Oscar Randy Rhino grew up in Charlotte, North Carolina, and led Olympic High School to a football State Championship in his final game. He signed with Georgia Tech as a running back but during his freshman campaign he was moved to defensive back. Rhino intercepted eight passes as a sophomore in 1972 and led the nation in punt returns, including a 96 yard return for a touchdown. He was named a first-team All-American by the Football Writers Association of America. His junior and senior season, Rhino was once again named All-American becoming the school’s only three-time, first-team All-American. Randy was also a standout on the Jackets baseball team batting a career.368. He was drafted by New Orleans in the 14th round of the 1975 NFL Draft but ended up on the CFL playing five seasons for the Montreal Alouettes. He was a member of the 1977 Grey Cup championship team. He played one season for the Ottawa Rough Riders before retiring and beginning his career as a chiropractor. He was named to the College Football Hall of Fame in 2002 and also is in the Georgia Tech Hall of Fame.
Kenneth Earl (Ken) Rice was born in Attapulgus and moved to Bainbridge where he played football, basketball, baseball, and was State Champion in shot put and discus at Bainbridge High. Heavily recruited he chose Auburn accepting a football scholarship in 1957. As a sophomore in 1958, Rice was named to the SEC's All-Sophomore Team as the Tigers posted a 9–0–1 record. After being named the top offensive lineman in the Southeastern Conference as a junior in 1959, Ken Rice out did himself as a senior in 1960. Not only did he repeat as the SEC's best blocker on offense, Rice also earned the honor as the league's best defensive lineman. Ken was drafted in the first round in both the 1961 NFL Draft and the 1961 AFL draft. He would go first to Buffalo and in his rookie season was selected to the 1961 AFL All-Star game. He was also named a second team All-AFL lineman that season. He would play professionally for seven years with the Bills, Oakland Raiders, and the Miami Dolphins. Rice retired from football after the 1967 season due to a back injury.

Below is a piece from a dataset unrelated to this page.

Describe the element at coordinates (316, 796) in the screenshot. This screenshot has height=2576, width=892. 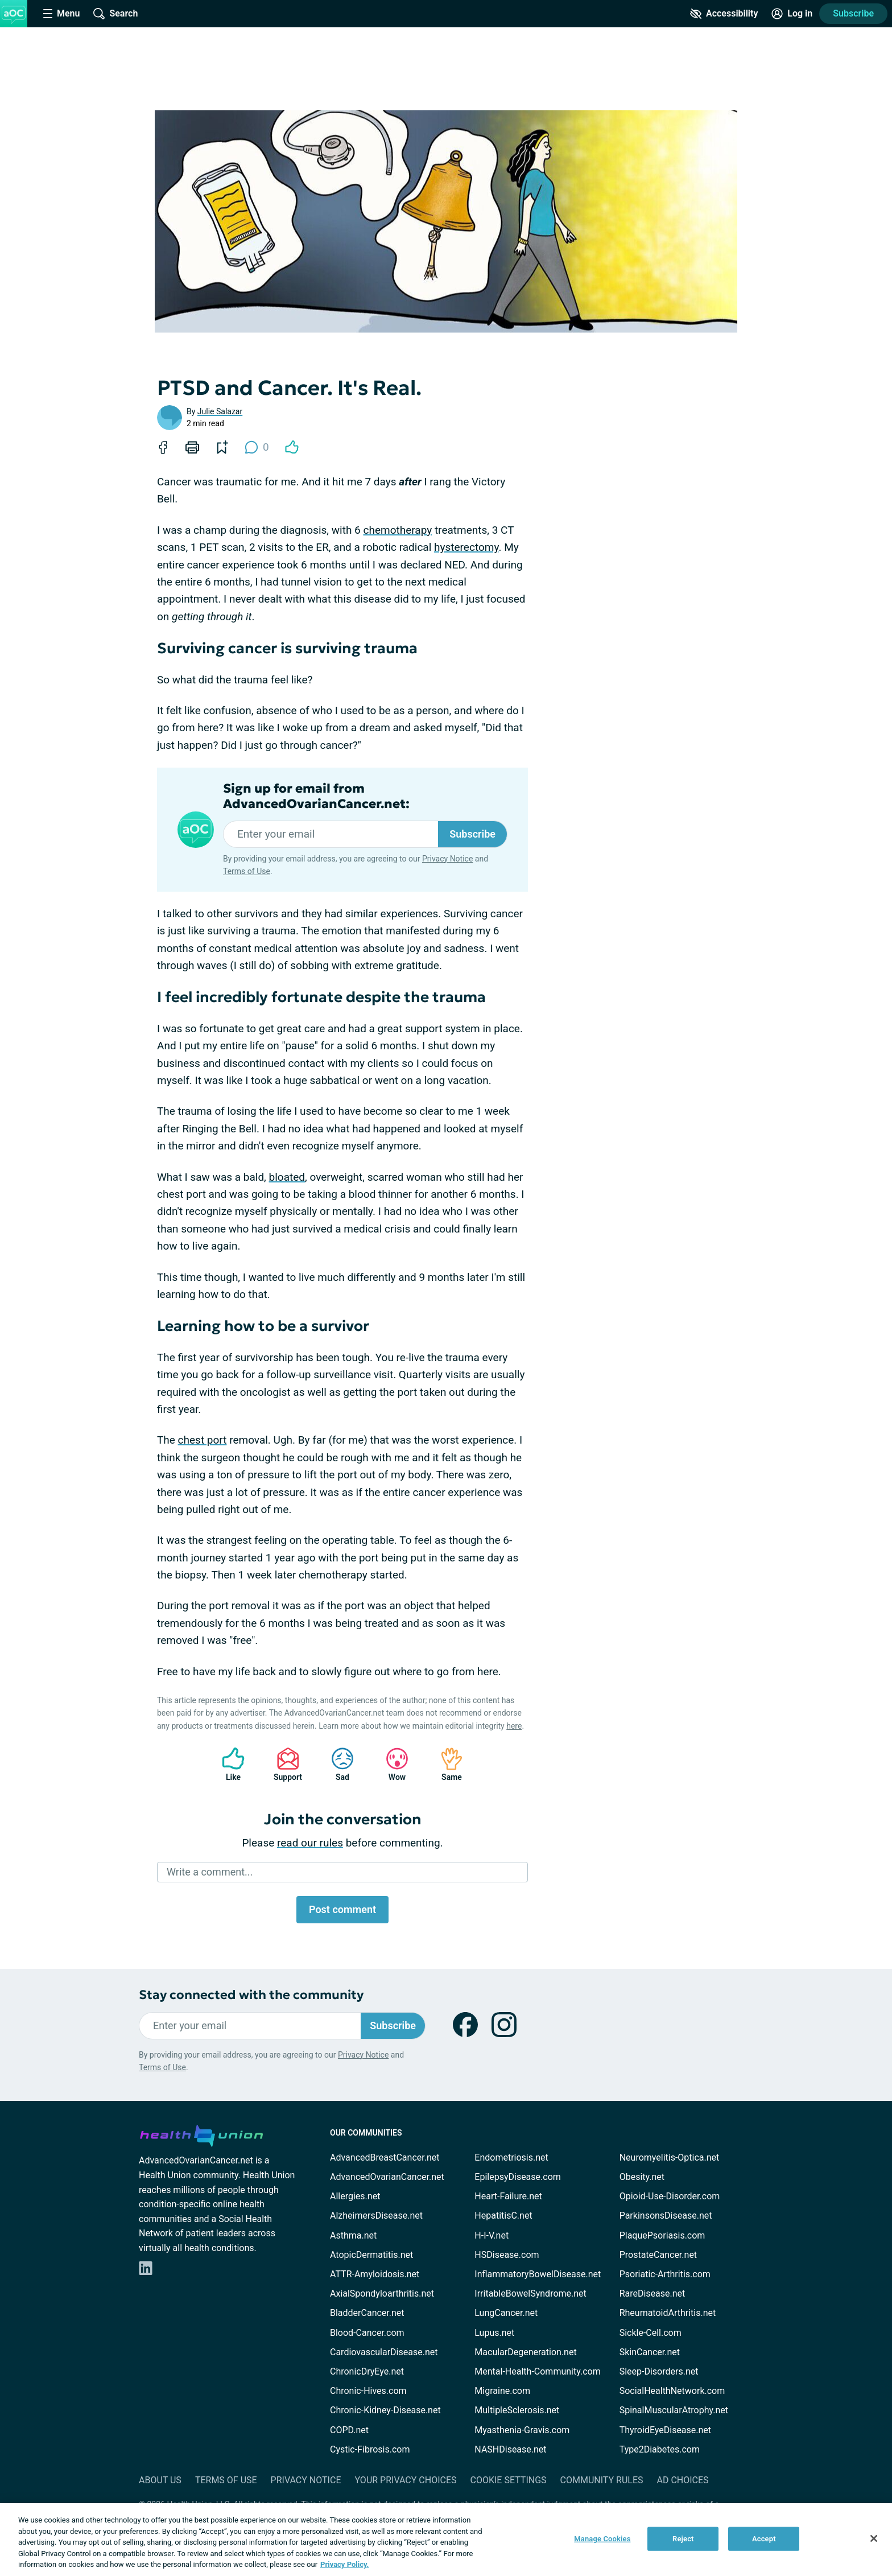
I see `Sign up for email from AdvancedOvarianCancer.net:` at that location. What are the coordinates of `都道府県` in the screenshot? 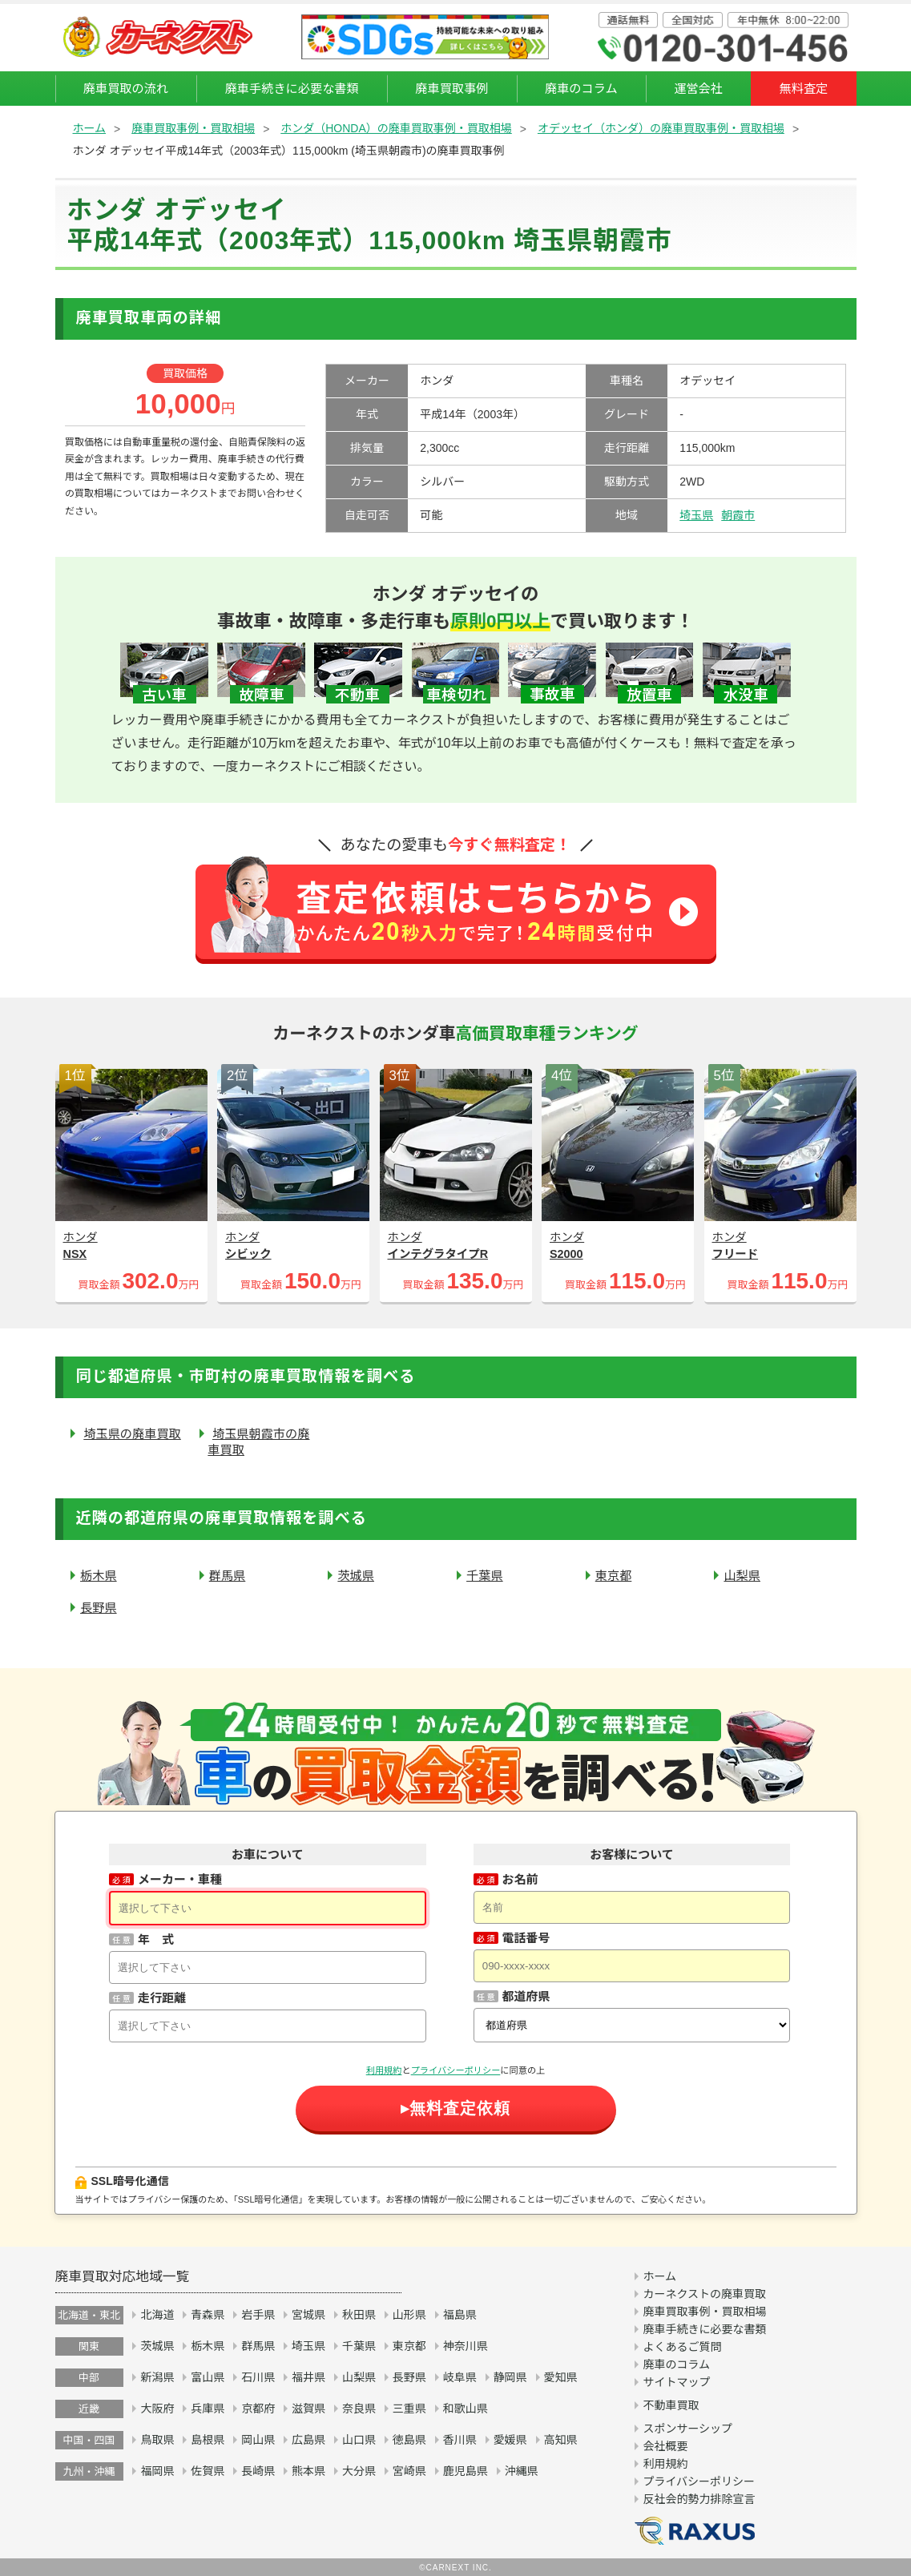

Lawrence W. “Chip” Robert was on one of the very first Georgia Tech cross country teams, as well as the baseball and football teams. He earned twelve varsity letters between three sports and was captain of each team at least once. He earned degrees in civil engineering in 1908 and electrical engineering in 1909. He founded Robert and Company, an architectural and engineering firm, in 1917. Robert was appointed as Assistant Secretary of the Treasury (1933-1936) by President Franklin D. Roosevelt. After World War II, Chip served as envoy and special delegate under President Truman and traveled the world assessing conditions. He was one of the first American businessmen to travel to the Soviet Union and also was instrumental in bringing Northern businesses into partnerships with Southern industries. Robert had a love affair with Georgia Tech. He had more influence over Tech Athletics than any other individual as he was responsible for bringing Bobby Dodd to Tech to coach football and he worked out the details for the Tech series against National power Notre Dame. Chip was a member of Tech's Athletic Board for over half a century. In 1934 he was presented with Tech's first distinguished alumni award.